BFE is a Bangla Natural Language Processing based feature extractor.

Current Features

  1. CountVectorizer
  2. TfIdf
  3. Word Embedding

Installation

pip install bfe

Example

1. CountVectorizer

  • Fit n Transform
  • Transform
  • Get Wordset

Fit n Transform

from bfe import CountVectorizer
ct = CountVectorizer()
X = ct.fit_transform(X) # X is the word features
#Output: the countVectorized matrix form of given features

Transform

from bfe import CountVectorizer
ct = CountVectorizer()
get_mat = ct.transform("রাহাত")
#Output: the countVectorized matrix form of given word

Get Wordset

from bfe import CountVectorizer
ct = CountVectorizer()
ct.get_wordSet()
#Output: get the raw wordset used in training model

2. TfIdf

  • Fit n Transform
  • Transform
  • Coefficients

Fit n Transform

from bfe import TfIdfVectorizer
k = TfIdfVectorizer()
doc = ["কাওছার আহমেদ", "শুভ হাইদার"]
matrix1 = k.fit_transform(doc)
print(matrix1)

'''
Output: 
[[0.150515 0.150515 0.       0.      ]
 [0.       0.       0.150515 0.150515]]
'''

Transform

from bfe import TfIdfVectorizer
k = TfIdfVectorizer()
doc = ["আহমেদ সুমন", "কাওছার করিম"]
matrix2 = k.transform(doc)
print(matrix2)

'''
Output: 
[[0.150515 0.       0.       0.      ]
 [0.       0.150515 0.       0.      ]]
'''

Coefficients

from bfe import TfIdfVectorizer
k = TfIdfVectorizer()
doc = ["কাওছার আহমেদ", "শুভ হাইদার"]
k.fit_transform(doc)
wordset, idf = k.coefficients()
print(wordset)
#Output: ['আহমেদ', 'কাওছার', 'হাইদার', 'শুভ']

print(idf)
'''
Output: 
{'আহমেদ': 0.3010299956639812, 'কাওছার': 0.3010299956639812, 'হাইদার': 0.3010299956639812, 'শুভ': 0.3010299956639812}
'''

3. Word Embedding

  • Word2Vec

    • Training
    • Get Word Vector
    • Get Similarity
    • Get n Similar Words
    • Get Middle Word
    • Get Odd Words
    • Get Similarity Plot

Training

from bfe import BN_Word2Vec
#Training Against Sentences
w2v = BN_Word2Vec(sentences=[['আমার', 'প্রিয়', 'জন্মভূমি'], ['বাংলা', 'আমার', 'মাতৃভাষা']])
w2v.train_Word2Vec()

#Training Against one Dataset
w2v = BN_Word2Vec(corpus_file="path to data or txt file")
w2v.train_Word2Vec()

#Training Against Multiple Dataset
'''
    path
      ->data
        ->1.txt
        ->2.txt
        ->3.txt
'''
w2v = BN_Word2Vec(corpus_path="path/data")
w2v.train_Word2Vec(epochs=25)

After training is done the model "w2v_model" along with it's supportive vector files will be saved to current directory.

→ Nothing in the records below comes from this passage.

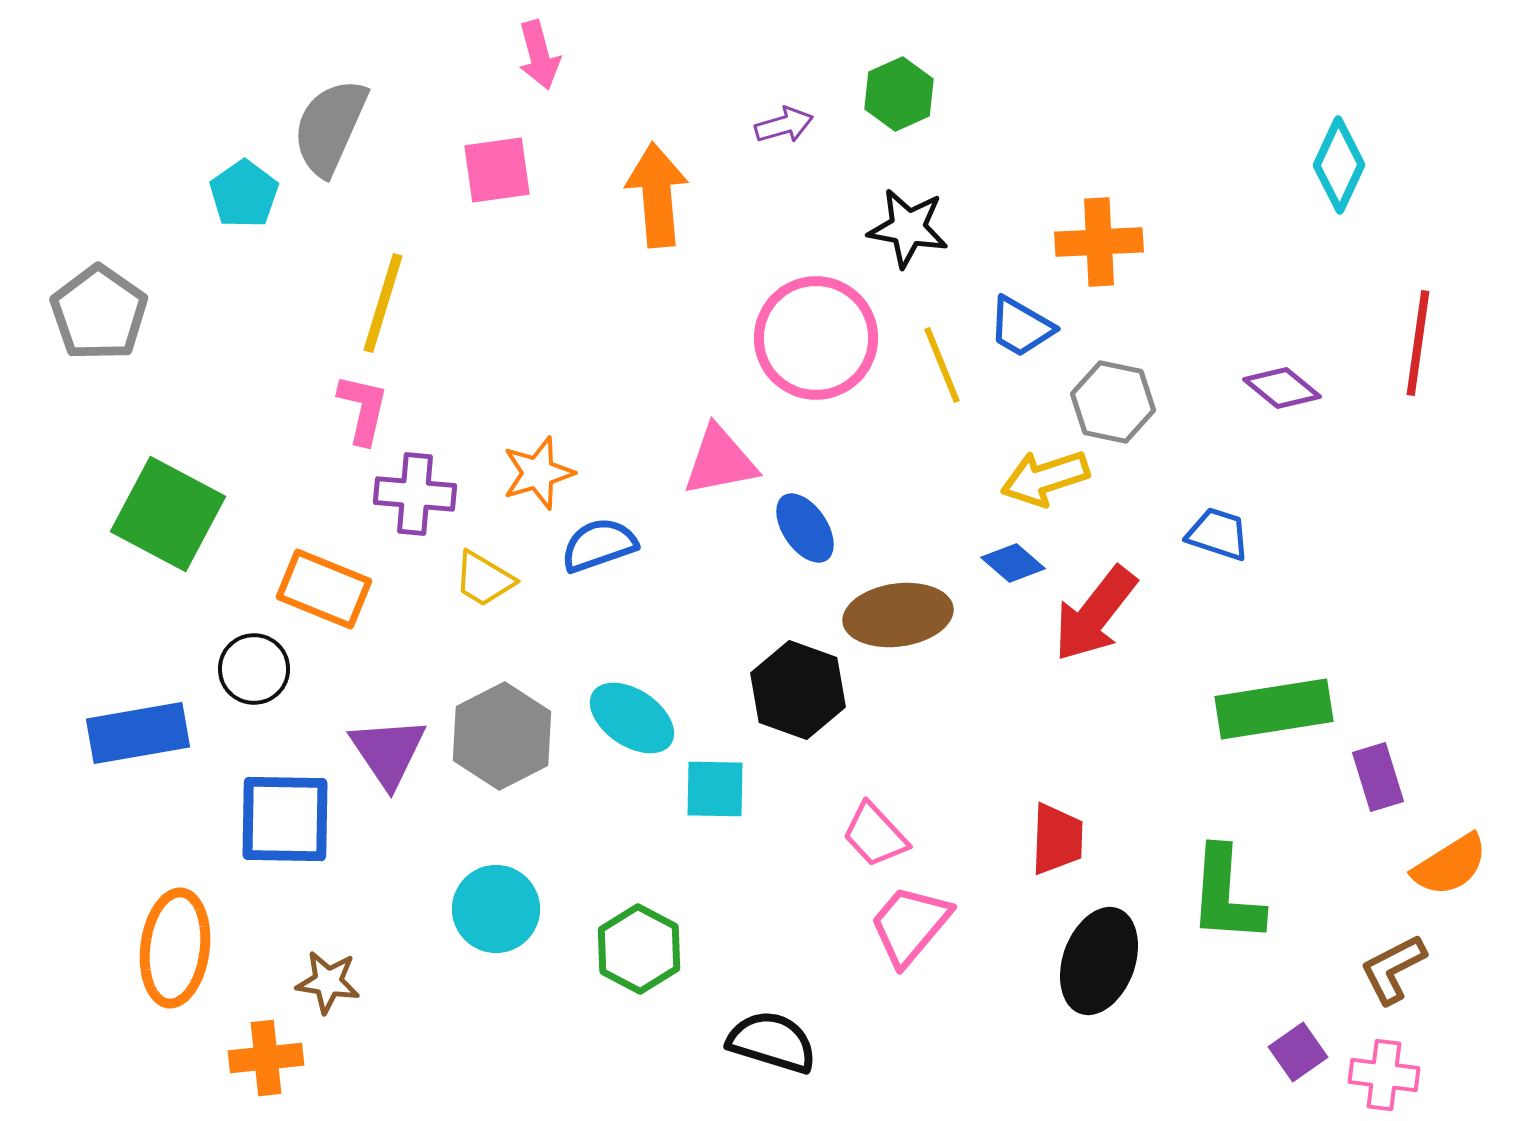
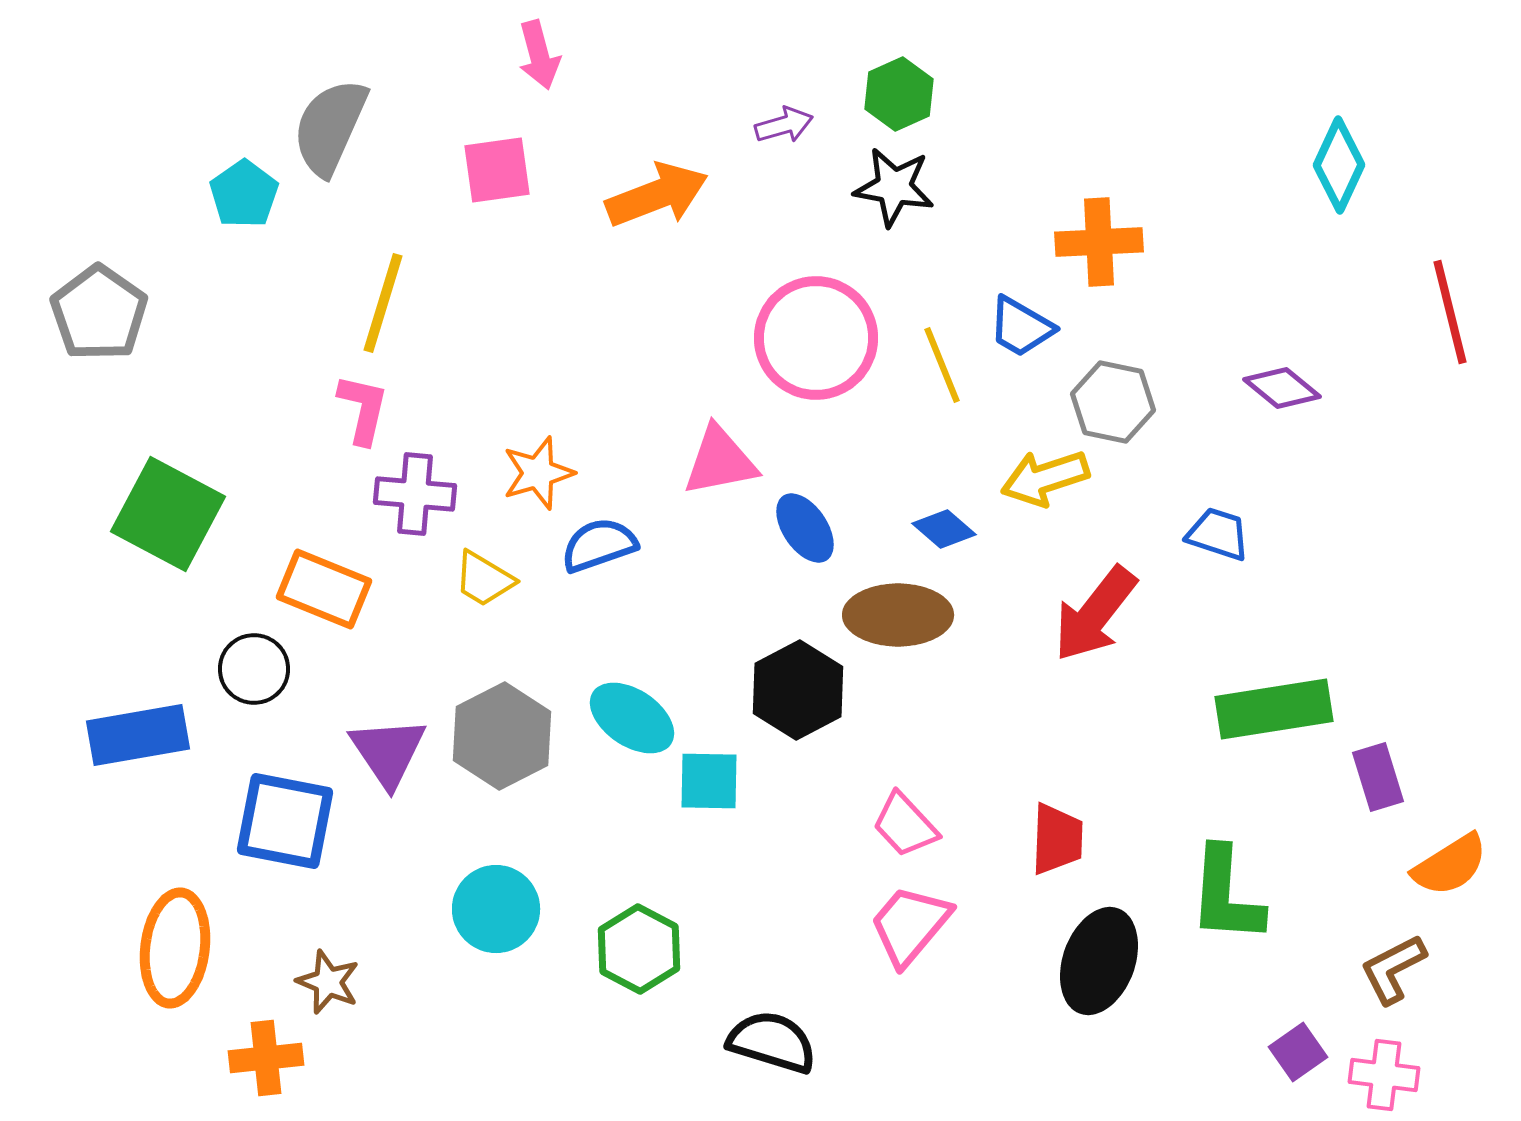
orange arrow at (657, 195): rotated 74 degrees clockwise
black star at (908, 228): moved 14 px left, 41 px up
red line at (1418, 343): moved 32 px right, 31 px up; rotated 22 degrees counterclockwise
blue diamond at (1013, 563): moved 69 px left, 34 px up
brown ellipse at (898, 615): rotated 8 degrees clockwise
black hexagon at (798, 690): rotated 12 degrees clockwise
blue rectangle at (138, 733): moved 2 px down
cyan square at (715, 789): moved 6 px left, 8 px up
blue square at (285, 819): moved 2 px down; rotated 10 degrees clockwise
pink trapezoid at (875, 835): moved 30 px right, 10 px up
brown star at (328, 982): rotated 14 degrees clockwise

If you use any pretrained model, specify it while initializing BN_Word2Vec() . Otherwise no model_name is needed.

Get Word Vector

from bfe import BN_Word2Vec 
w2v = BN_Word2Vec(model_name='give the model name here')
w2v.get_wordVector('আমার')

Get Similarity

from bfe import BN_Word2Vec 
w2v = BN_Word2Vec(model_name='give the model name here')
w2v.get_similarity('ঢাকা', 'রাজধানী')

#Output: 67.457879

Get n Similar Words

from bfe import BN_Word2Vec 
w2v = BN_Word2Vec(model_name='give the model name here')
w2v.get_n_similarWord(['পদ্মা'], n=10)
#Output: 
'''
[('সেতুর', 0.5857524275779724),
 ('মুলফৎগঞ্জ', 0.5773632526397705),
 ('মহানন্দা', 0.5634652376174927),
 ("'পদ্মা", 0.5617109537124634),
 ('গোমতী', 0.5605217218399048),
 ('পদ্মার', 0.5547558069229126),
 ('তুলসীগঙ্গা', 0.5274507999420166),
 ('নদীর', 0.5232067704200745),
 ('সেতু', 0.5225246548652649),
 ('সেতুতে', 0.5192927718162537)]
'''

Get Middle Word

Get the probability distribution of the center word given words list.
from bfe import BN_Word2Vec 
w2v = BN_Word2Vec(model_name='give the model name here')
w2v.get_outputWord(['ঢাকায়', 'মৃত্যু'], n=2)

#Output:  [("হয়েছে।',", 0.05880642), ('শ্রমিকের', 0.05639163)]

Get Odd Words

Get the most unmatched word out from given words list
from bfe import BN_Word2Vec 
w2v = BN_Word2Vec(model_name='give the model name here')
w2v.get_oddWords(['চাল', 'ডাল', 'চিনি', 'আকাশ'])

#Output: 'আকাশ' 

Get Similarity Plot

Creates a barplot of similar words with their probability 
from bfe import BN_Word2Vec 
w2v = BN_Word2Vec(model_name='give the model name here')
w2v.get_oddWords(['চাল', 'ডাল', 'চিনি', 'আকাশ'])
  • FastText

    • Training
    • Get Word Vector
    • Get Similarity
    • Get n Similar Words
    • Get Middle Word
    • Get Odd Words

Training

from bfe import BN_FastText
#Training Against Sentences
ft = FastText(sentences=[['আমার', 'প্রিয়', 'জন্মভূমি'], ['বাংলা', 'আমার', 'মাতৃভাষা']])
ft.train_fasttext()

#Training Against one Dataset
ft = FastText(corpus_file="path to data or txt file")
ft.train_fasttext()

#Training Against Multiple Dataset
'''
    path
      ->data
        ->1.txt
        ->2.txt
        ->3.txt
'''
ft = FastText(corpus_path="path/data")
ft.train_fasttext(epochs=25)

After training is done the model "ft_model" along with it's supportive vector files will be saved to current directory.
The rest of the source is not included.